*Input material*
|---|

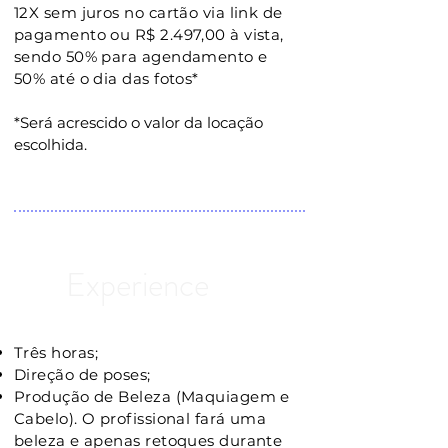
12X sem juros no cartão via link de
pagamento ou R$ 2.497,00 à vista,
sendo 50% para agendamento e
50% até o dia das fotos*
*Será acrescido o valor da locação
escolhida.
Experience
Três horas;
Direção de poses;
Produção de Beleza (Maquiagem e
Cabelo). O profissional fará uma
beleza e apenas retoques durante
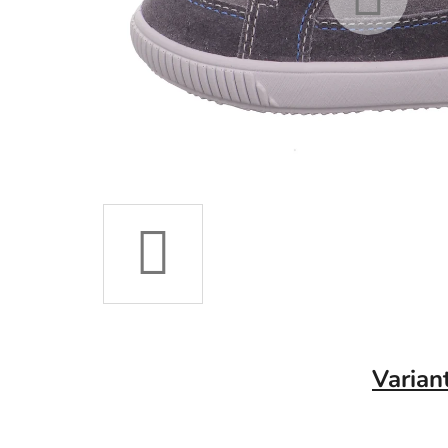
Varian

|---|

Restate the records above exactly, less any pictures.

12X sem juros no cartão via link de
pagamento ou R$ 2.497,00 à vista,
sendo 50% para agendamento e
50% até o dia das fotos*
*Será acrescido o valor da locação
escolhida.
Experience
Três horas;
Direção de poses;
Produção de Beleza (Maquiagem e
Cabelo). O profissional fará uma
beleza e apenas retoques durante
Varian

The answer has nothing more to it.